At the time I was very inspired by "pretty" blogs and tumblrs. I wanted gorgeous pictures and in the beginning I was intent on writing about all the different towns and places I went to working for a real estate agency in Mississippi. It didn't quite happen. It turned into a springboard for my favorite things I saw on Pinterest. Eventually my former college professor told me I need to turn it into a writer's blog. I had been pouring my heart out into Facebook statuses. So that's what I did. At first I'd copy and paste my statuses into new posts. Eventually, I started writing exclusively for my blog.

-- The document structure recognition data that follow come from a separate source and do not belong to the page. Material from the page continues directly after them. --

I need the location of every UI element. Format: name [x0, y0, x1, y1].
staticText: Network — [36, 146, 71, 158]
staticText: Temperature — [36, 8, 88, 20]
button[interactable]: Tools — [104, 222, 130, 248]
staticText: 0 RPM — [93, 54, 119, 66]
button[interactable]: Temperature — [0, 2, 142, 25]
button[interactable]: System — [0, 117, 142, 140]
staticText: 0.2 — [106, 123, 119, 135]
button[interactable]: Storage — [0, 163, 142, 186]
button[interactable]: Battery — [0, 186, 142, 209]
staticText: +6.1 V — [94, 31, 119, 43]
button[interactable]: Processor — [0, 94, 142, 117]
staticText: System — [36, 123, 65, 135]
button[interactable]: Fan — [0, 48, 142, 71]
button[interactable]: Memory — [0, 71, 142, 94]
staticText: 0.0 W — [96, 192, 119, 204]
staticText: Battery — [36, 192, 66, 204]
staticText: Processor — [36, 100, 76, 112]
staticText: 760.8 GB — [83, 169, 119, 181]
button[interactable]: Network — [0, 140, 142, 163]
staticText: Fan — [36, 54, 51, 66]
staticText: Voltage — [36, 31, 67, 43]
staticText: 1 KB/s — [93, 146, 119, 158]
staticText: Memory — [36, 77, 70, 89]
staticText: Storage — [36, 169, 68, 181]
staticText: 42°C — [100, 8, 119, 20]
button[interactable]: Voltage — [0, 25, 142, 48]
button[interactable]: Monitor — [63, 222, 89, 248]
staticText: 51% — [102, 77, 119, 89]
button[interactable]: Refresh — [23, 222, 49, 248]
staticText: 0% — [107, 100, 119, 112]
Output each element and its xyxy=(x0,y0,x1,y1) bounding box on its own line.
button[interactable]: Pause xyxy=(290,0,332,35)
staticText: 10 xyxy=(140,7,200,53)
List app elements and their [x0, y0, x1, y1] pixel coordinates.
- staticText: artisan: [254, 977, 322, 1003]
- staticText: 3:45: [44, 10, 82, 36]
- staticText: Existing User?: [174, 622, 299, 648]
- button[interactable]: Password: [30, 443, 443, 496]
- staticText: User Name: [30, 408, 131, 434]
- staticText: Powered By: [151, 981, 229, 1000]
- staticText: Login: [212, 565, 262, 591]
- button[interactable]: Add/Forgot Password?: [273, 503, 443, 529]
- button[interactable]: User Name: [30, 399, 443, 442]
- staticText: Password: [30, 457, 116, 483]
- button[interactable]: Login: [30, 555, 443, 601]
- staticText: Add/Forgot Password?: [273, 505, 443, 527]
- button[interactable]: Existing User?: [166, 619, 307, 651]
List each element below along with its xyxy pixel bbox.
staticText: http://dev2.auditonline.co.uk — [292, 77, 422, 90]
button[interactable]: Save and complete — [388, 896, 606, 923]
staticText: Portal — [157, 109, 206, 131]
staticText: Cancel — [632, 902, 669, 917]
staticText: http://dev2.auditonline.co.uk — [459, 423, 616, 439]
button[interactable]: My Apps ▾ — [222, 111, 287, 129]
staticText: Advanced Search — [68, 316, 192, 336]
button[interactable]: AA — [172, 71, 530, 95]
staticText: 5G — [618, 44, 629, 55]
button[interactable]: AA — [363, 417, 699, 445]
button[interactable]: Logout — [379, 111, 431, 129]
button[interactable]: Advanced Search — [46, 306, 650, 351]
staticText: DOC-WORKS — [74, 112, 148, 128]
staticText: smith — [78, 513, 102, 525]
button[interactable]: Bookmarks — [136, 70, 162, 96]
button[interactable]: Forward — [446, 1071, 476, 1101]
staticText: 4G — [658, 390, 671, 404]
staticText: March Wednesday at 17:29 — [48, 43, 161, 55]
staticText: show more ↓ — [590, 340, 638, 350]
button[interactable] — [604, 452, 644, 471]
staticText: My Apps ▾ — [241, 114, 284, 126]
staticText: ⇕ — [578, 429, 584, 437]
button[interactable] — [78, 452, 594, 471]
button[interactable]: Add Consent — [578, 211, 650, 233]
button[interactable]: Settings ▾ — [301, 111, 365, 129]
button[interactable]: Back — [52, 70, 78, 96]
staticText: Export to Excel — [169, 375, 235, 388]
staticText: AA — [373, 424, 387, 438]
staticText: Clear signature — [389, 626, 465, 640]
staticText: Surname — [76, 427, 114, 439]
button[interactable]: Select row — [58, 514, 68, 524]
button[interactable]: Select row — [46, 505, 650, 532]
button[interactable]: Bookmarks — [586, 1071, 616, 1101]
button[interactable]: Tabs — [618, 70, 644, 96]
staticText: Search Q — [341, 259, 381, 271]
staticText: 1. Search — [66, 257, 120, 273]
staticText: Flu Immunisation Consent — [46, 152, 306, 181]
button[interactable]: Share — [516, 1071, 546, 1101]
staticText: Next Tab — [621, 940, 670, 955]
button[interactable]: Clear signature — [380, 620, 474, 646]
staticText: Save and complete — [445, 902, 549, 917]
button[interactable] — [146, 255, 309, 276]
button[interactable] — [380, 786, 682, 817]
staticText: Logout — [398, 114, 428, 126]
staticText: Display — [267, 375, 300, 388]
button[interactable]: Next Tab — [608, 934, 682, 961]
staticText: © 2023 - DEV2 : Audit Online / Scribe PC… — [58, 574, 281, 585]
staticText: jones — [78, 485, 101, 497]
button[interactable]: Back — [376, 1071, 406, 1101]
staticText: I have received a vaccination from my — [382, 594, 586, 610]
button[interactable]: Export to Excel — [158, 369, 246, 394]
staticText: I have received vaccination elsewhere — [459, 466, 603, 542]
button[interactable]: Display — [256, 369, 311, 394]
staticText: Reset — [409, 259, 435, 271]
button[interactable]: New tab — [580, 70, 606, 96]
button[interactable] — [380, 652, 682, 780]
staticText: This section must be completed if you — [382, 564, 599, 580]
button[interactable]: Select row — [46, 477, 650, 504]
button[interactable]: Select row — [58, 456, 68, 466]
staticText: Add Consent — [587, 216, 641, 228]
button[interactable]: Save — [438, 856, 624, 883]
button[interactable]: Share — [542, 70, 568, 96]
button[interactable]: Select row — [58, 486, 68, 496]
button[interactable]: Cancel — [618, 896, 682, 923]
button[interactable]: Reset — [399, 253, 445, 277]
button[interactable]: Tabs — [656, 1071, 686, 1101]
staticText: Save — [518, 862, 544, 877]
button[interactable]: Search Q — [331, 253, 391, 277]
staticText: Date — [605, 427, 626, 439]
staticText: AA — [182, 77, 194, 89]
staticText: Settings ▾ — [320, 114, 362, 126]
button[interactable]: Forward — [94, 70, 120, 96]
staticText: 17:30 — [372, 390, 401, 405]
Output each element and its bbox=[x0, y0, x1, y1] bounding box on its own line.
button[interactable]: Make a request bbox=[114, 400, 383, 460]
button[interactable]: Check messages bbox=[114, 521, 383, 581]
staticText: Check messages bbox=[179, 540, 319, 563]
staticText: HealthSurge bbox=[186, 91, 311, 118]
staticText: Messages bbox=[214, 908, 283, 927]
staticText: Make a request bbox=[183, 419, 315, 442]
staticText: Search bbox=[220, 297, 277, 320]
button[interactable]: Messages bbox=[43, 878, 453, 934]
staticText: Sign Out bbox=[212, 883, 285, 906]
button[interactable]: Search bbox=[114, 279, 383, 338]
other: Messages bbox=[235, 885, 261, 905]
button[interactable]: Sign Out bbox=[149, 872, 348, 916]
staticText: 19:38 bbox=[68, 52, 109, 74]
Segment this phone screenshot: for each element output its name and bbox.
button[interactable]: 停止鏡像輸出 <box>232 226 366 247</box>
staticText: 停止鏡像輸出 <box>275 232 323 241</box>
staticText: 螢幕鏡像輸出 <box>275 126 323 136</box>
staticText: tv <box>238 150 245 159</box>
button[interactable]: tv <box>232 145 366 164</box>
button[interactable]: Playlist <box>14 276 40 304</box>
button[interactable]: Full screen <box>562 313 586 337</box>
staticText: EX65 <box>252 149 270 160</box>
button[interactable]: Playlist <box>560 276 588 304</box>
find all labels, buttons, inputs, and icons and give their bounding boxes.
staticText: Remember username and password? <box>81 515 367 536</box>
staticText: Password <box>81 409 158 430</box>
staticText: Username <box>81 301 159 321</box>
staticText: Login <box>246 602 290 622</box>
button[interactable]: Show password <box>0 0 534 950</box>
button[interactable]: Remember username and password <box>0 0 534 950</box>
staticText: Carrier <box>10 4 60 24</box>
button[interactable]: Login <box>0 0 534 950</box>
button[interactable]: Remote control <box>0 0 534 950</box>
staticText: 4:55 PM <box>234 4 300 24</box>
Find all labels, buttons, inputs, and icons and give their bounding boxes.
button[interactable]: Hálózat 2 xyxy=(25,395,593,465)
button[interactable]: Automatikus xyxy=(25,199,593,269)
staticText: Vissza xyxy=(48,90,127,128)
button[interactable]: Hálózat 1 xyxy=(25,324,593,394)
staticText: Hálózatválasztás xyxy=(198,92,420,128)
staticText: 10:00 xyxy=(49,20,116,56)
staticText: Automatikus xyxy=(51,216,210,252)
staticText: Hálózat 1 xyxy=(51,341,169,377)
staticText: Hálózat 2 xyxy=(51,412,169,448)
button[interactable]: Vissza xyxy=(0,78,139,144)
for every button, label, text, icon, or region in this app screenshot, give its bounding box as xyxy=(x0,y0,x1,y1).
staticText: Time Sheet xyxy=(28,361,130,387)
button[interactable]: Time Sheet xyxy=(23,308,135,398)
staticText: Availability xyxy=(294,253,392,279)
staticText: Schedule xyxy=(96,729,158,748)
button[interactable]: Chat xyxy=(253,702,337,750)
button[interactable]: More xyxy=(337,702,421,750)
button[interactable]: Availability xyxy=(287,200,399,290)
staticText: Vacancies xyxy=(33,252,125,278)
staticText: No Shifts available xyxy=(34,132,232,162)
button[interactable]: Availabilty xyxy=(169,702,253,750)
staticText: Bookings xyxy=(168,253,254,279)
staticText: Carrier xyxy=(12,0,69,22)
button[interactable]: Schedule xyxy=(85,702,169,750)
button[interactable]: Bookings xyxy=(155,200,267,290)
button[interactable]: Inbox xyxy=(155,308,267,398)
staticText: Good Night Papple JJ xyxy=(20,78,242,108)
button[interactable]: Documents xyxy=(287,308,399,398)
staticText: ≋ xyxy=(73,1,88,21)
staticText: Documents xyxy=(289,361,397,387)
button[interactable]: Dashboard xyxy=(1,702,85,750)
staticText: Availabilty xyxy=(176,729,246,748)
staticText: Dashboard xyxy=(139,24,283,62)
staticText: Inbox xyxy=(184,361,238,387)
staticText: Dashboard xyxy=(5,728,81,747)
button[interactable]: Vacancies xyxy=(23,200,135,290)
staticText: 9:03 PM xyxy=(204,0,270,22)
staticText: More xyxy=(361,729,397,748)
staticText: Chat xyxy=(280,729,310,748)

Over time, I've gotten personal. Maybe more personal than I should. But, I feel like it's important. I've wrote about toxic relationships, the deaths of my father, grandfather, and friend, my own depression and anxiety. It might make the people around me look at me differently. I hope it inspires someone who is going through hard times to keep persevering. Writing from a personal perspective and your life story can be daunting. You're putting a lot of information out there for public consumption. I can understand how this information may end up misconstrued. Reading my blog, I've wrote a lot about toxic relationships. I was in one for 2 and half years. I never named that person, because that's not fair. It's my perspective and it would be wrong to call that person out. I've had to unpublish a couple of posts and save them for myself. I've had to edit things out. The things I went through have made me stronger. The relationship I mentioned through the years is separate from the one I am in now, where I mention his name (Freddie). He makes me very happy.
I've written a lot about the things that have happened to me growing up. I don't ever want it to come across as though I have animosity. That was my story, but working through it, writing it all out - has helped me. I am so thankful for my family. I have mentioned ex-boyfriends, and with the exception of one, I have come to civil terms with them and have forgiven them. The past is past and they are lessons I've learned. If there is someone reading my toxic relationship posts relating to it, maybe they too, can get out. There is life after a bad relationship or even a bad childhood. You can achieve happiness.
I love my family and my friends and my fiance. I have become personal about certain times and situations and if you were a part of it and we are on good terms, please know I meant no harm - just to tell my story, the pain and the triumph of moving on. I don't want anyone I know or love to miscontrue my words or think I hate anyone. My last personal post will be for a long while. I said a lot, maybe enough. For now, I'm going to write about traveling and my interests. I'm gonna leave bad breakups, my difficult teenage years, and crazy early 20's to older posts. It's the present and I have my head faced forward.